Meski dianggap mampu mendisiplinkan anak secara cepat, pendekatan militer dalam mendidik anak sipil dikritik sejumlah pakar. Ketua Komisi Nasional Hak Asasi Manusia Atnike Nova Sigiromenilai menilai cara seperti ini tidak berdasar dan bisa memunculkan dampak psikologis jangka panjang.

“Sebetulnya itu bukan kewenangan TNI untuk melakukan edukasi, civic education,” ungkap Atnike kepada awak media di kantor Komnas HAM, kawasan Menteng, Jakarta Pusat, Jumat, 2 Mei 2025.

Ia menekankan pentingnya pendekatan positive discipline, yakni membimbing anak memahami konsekuensi logis dari perbuatannya, alih-alih menghukumnya secara fisik atau mental.

“Keliru jika itu dalam bentuk hukuman. Itu proses di luar hukum, kalau tidak berdasarkan hukum pidana atau hukum pidana bagi anak di bawah umur,” jelas Atnike. Ia juga mengingatkan praktik semacam itu berpotensi melanggar hak anak dan prinsip due process of law, karena tidak melalui mekanisme peradilan yang semestinya. 

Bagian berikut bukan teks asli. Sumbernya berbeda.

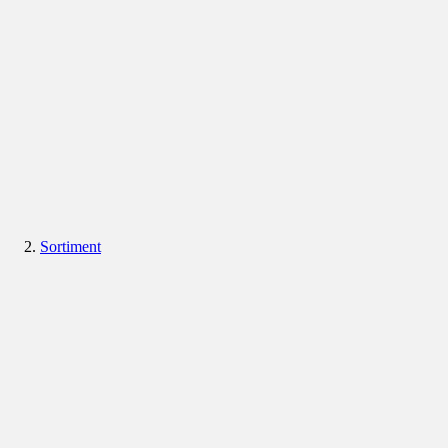
Sortiment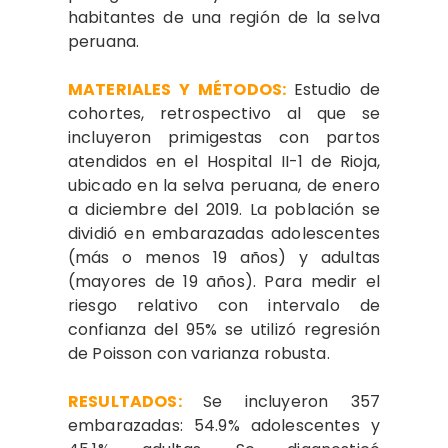
habitantes de una región de la selva
peruana.
MATERIALES Y MÉTODOS:
Estudio de
cohortes, retrospectivo al que se
incluyeron primigestas con partos
atendidos en el Hospital II-1 de Rioja,
ubicado en la selva peruana, de enero
a diciembre del 2019. La población se
dividió en embarazadas adolescentes
(más o menos 19 años) y adultas
(mayores de 19 años). Para medir el
riesgo relativo con intervalo de
confianza del 95% se utilizó regresión
de Poisson con varianza robusta.
RESULTADOS:
Se incluyeron 357
embarazadas: 54.9% adolescentes y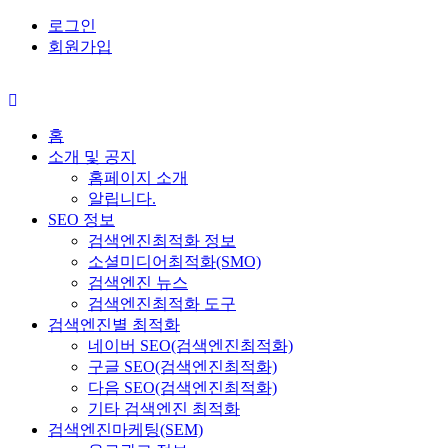
로그인
회원가입
홈
소개 및 공지
홈페이지 소개
알립니다.
SEO 정보
검색엔진최적화 정보
소셜미디어최적화(SMO)
검색엔진 뉴스
검색엔진최적화 도구
검색엔진별 최적화
네이버 SEO(검색엔진최적화)
구글 SEO(검색엔진최적화)
다음 SEO(검색엔진최적화)
기타 검색엔진 최적화
검색엔진마케팅(SEM)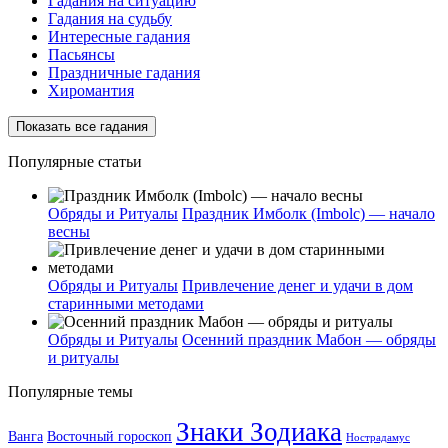
Гадания на ситуацию
Гадания на судьбу
Интересные гадания
Пасьянсы
Праздничные гадания
Хиромантия
Показать все гадания
Популярные статьи
Обряды и Ритуалы
Праздник Имболк (Imbolc) — начало
весны
Обряды и Ритуалы
Привлечение денег и удачи в дом
старинными методами
Обряды и Ритуалы
Осенний праздник Мабон — обряды
и ритуалы
Популярные темы
Знаки Зодиака
Ванга
Восточный гороскоп
Нострадамус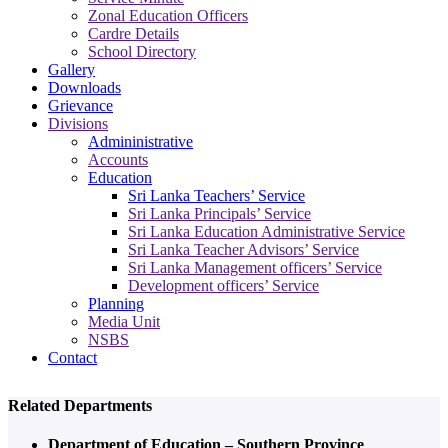
Zonal Education Officers
Cardre Details
School Directory
Gallery
Downloads
Grievance
Divisions
Admininistrative
Accounts
Education
Sri Lanka Teachers’ Service
Sri Lanka Principals’ Service
Sri Lanka Education Administrative Service
Sri Lanka Teacher Advisors’ Service
Sri Lanka Management officers’ Service
Development officers’ Service
Planning
Media Unit
NSBS
Contact
Related Departments
Department of Education – Southern Province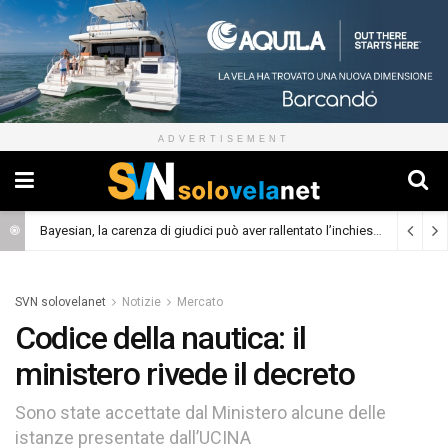
ADVERTISEMENT
Bayesian, la carenza di giudici può aver rallentato l’inchiesta
(Cronaca)
SVN solovelanet
Notizie
Mercato
Codice della nautica: il
ministero rivede il decreto
Sono state accettate dal Ministero alcune delle
istanze presentate dall’UCINA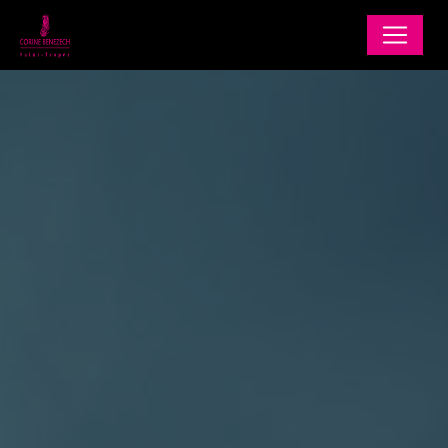
Panneau de gestion des cookies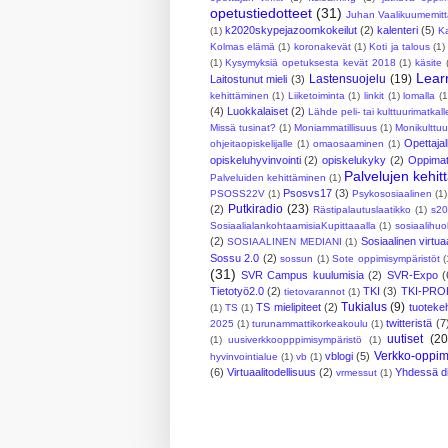
opetustiedotteet
(31)
Juhan Vaalikuumemitt
k2020skypejazoomkokeilut
(2)
kalenteri
(5)
(1)
Ka
Kolmas elämä
(1)
koronakevät
(1)
Koti ja talous
(1)
(1)
Kysymyksiä opetuksesta kevät 2018
(1)
käsite
Lear
Lastensuojelu
(19)
Laitostunut mieli
(3)
kehittäminen
(1)
Liiketoiminta
(1)
linkit
(1)
lomalla
(1
(4)
Luokkalaiset
(2)
Lähde peli- tai kulttuurimatkall
Missä tusinat?
(1)
Moniammatillisuus
(1)
Monikulttuu
Opettajal
ohjeitaopiskelijalle
(1)
omaosaaminen
(1)
opiskeluhyvinvointi
(2)
opiskelukyky
(2)
Oppimate
Palvelujen kehi
Palveluiden kehittäminen
(1)
Psosvs17
(3)
PSOSS22V
(1)
Psykososiaalinen
(1)
Putkiradio
(23)
(2)
Rästipalautuslaatikko
(1)
s20
SosiaalialankohtaamisiaKupittaaalla
(1)
sosiaalihuo
(2)
Sosiaalinen virtuaa
SOSIAALINEN MEDIANI
(1)
Sossu 2.0
(2)
sossun
(1)
Sote oppimisympäristöt
(
(31)
SVR Campus kuulumisia
(2)
SVR-Expo
(
Tietotyö2.0
(2)
TKI
(3)
TKI-PRO
tietovarannot
(1)
Tukialus
(9)
TS mielipiteet
(2)
tuotekeh
(1)
TS
(1)
twitteristä
(7
2025
(1)
turunammattikorkeakoulu
(1)
uutiset
(20
(1)
uusiverkkoopppimisympäristö
(1)
Verkko-oppim
vblogi
(5)
hyvinvointialue
(1)
vb
(1)
(6)
Virtuaalitodellisuus
(2)
Yhdessä dig
vrmessut
(1)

Anak-anak yang dianggap "bermasalah" seharusnya mendapat asesmen psikologis dan intervensi edukatif, bukan langsung dikirim ke lingkungan yang menekankan ketakutan dan hukuman.

Pramuka Tak Lagi Dianggap Solusi?

Sebelum ada kebijakan memasukkan anak nakal ke barak TNI, Indonesia sebenarnya memiliki ekstrakurikuler Pramuka yang dapat menempa kedisiplinan dan tanggung jawab anak. Namun kewajiban mengikuti Pramuka justru dihapus saat Kementerian Pendidikan, Kebudayaan, Riset, dan Teknologi (Kemendikbudristek) dipimpin Nadiem Makarim.

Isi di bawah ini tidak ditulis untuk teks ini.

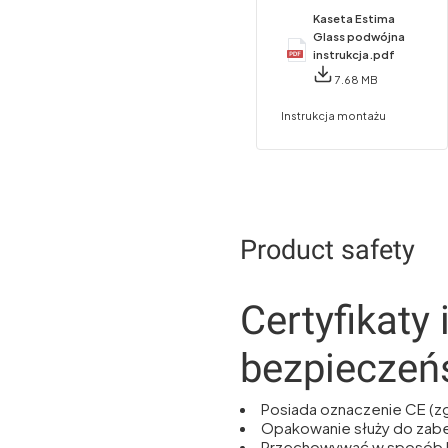
Kaseta Estima
Glass podwójna
instrukcja.pdf
7.68 MB
Instrukcja montażu
Product safety
Certyfikaty 
bezpieczeń
Posiada oznaczenie CE (z
Opakowanie służy do zab
Przechowywać w sposób 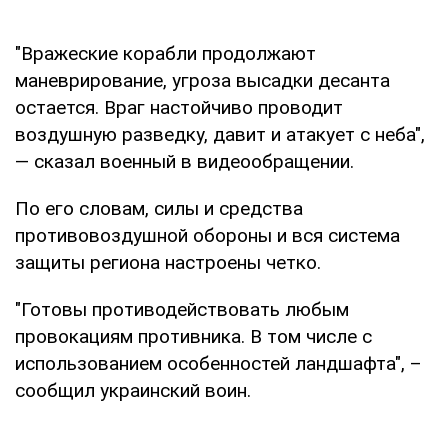
"Вражеские корабли продолжают
маневрирование, угроза высадки десанта
остается. Враг настойчиво проводит
воздушную разведку, давит и атакует с неба",
— сказал военный в видеообращении.
По его словам, силы и средства
противовоздушной обороны и вся система
защиты региона настроены четко.
"Готовы противодействовать любым
провокациям противника. В том числе с
использованием особенностей ландшафта", –
сообщил украинский воин.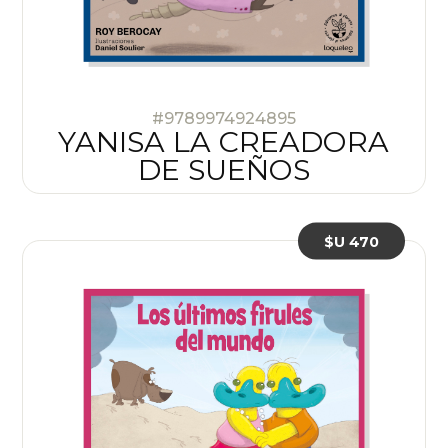
#9789974924895
YANISA LA CREADORA
DE SUEÑOS
$U 470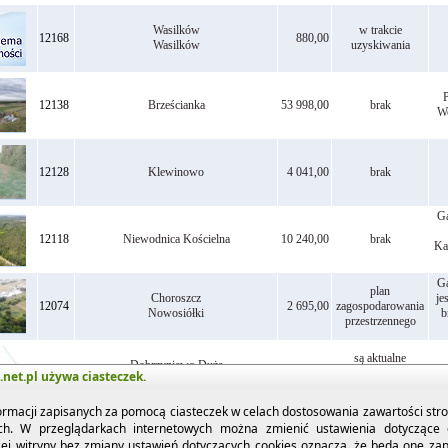
Wasilków
w trakcie
12168
880,00
Wasilków
uzyskiwania
P
12138
Brześcianka
53 998,00
brak
Wo
12128
Klewinowo
4 041,00
brak
Ga
12118
Niewodnica Kościelna
10 240,00
brak
Kan
Ga
plan
Choroszcz
je
12074
2 695,00
zagospodarowania
Nowosiółki
b
przestrzennego
są aktualne
Dobrzyniewo Duże
12066
1 156,00
warunki
net.pl używa ciasteczek.
Pogorzałki
zabudowy
ormacji zapisanych za pomocą ciasteczek w celach dostosowania zawartości stron
pierw
1
2
3
4
5
6
7
8
ost.
ych. W przeglądarkach internetowych można zmienić ustawienia dotyczące o
zej witryny bez zmiany ustawień dotyczących cookies oznacza, że będą one za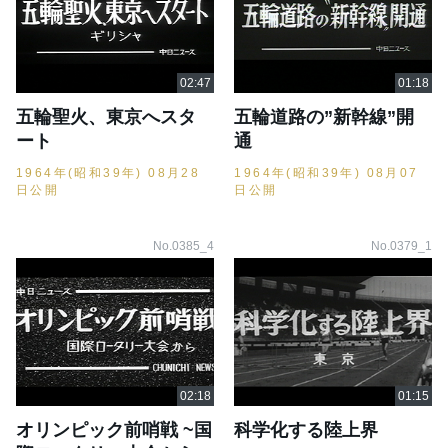
五輪聖火、東京へスタ
五輪道路の”新幹線”開
ート
通
1964年(昭和39年) 08月28
1964年(昭和39年) 08月07
日公開
日公開
No.0385_4
No.0379_1
オリンピック前哨戦 ~国
科学化する陸上界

Menteri Nadiem resmi mencabut kewajiban Pramuka sebagai ekstrakurikuler wajib melalui Peraturan Menteri Nomor 12 Tahun 2024. Sekolah tetap diwajibkan menyelenggarakan kegiatan Pramuka, namun keikutsertaan siswa bersifat sukarela.

Keputusan tersebut kala itu menuai beragam respons. Sebagian kalangan pendidik menyambut positif karena menghapus unsur paksaan dalam kegiatan ekstrakurikuler, tapi tak sedikit pula yang menyayangkan.Pramuka dinilai sejumlah kalangan sebagai salah satu sarana anak belajar tanggung jawab, gotong-royong, bahkan cinta tanah air. 

Data Kenakalan Remaja

Data Badan Pusat Statistik (BPS) tahun 2023 menunjukkan sekitar 4,2% anak usia 10–18 tahun di Indonesia terlibat kenakalan remaja, seperti tawuran, perundungan, dan penyalahgunaan zat. Meski angkanya relatif kecil, kasus-kasus tersebut sering kali viral dan memunculkan kepanikan publik.

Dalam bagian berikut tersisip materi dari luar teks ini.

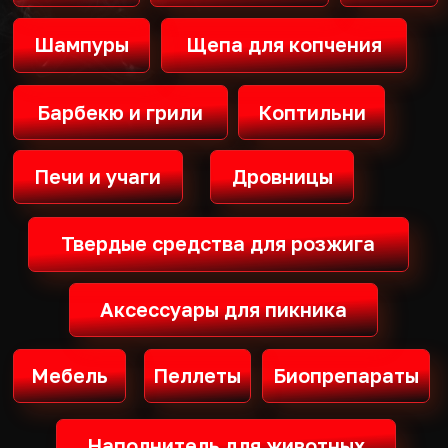
Твердые средства для розжига
Аксессуары для пикника
Мебель
Пеллеты
Биопрепараты
Наполнитель для животных
Открыть меню каталога
Товары для
Товары для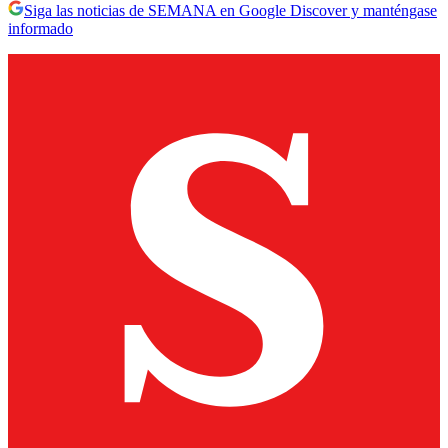
Siga las noticias de SEMANA en Google Discover y manténgase
informado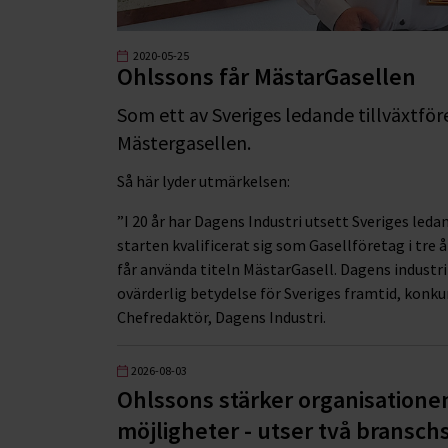
2020-05-25
Ohlssons får MästarGasellen
Som ett av Sveriges ledande tillväxtföre
Mästergasellen.
Så här lyder utmärkelsen:
”I 20 år har Dagens Industri utsett Sveriges leda
starten kvalificerat sig som Gasellföretag i tre år
får använda titeln MästarGasell. Dagens industri
ovärderlig betydelse för Sveriges framtid, konkur
Chefredaktör, Dagens Industri.
2026-08-03
Ohlssons stärker organisatione
möjligheter - utser två branschs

Beberapa daerah menilai barak militer dapat menjadi solusi cepat untuk menekan kasus kenakalan remaja. Namun, para ahli menilai solusi jangka panjang seharusnya melibatkan revitalisasi pendidikan karakter yang sistematis di sekolah.

Penguatan kembali kegiatan Pramuka dapat menjadi alternatif yang lebih ramah anak dalam membentuk karakter. Melalui aktivitas seperti berkemah, kerja kelompok, dan kepemimpinan regu, siswa bisa belajar tanggung jawab dan gotong royong dalam suasana yang partisipatif.

Atnike menekankan anak-anak yang berperilaku nakal bukanlah musuh negara, melainkan individu yang membutuhkan bimbingan. Fenomena pelibatan militer dalam pendidikan anak menandai perubahan pendekatan negara dalam membentuk karakter generasi muda. 

Namun di tengah perubahan tersebut, muncul pertanyaan krusial, apakah keteladanan, kasih sayang, dan ruang ekspresi anak akan tergantikan oleh disiplin dalam bentuk barak?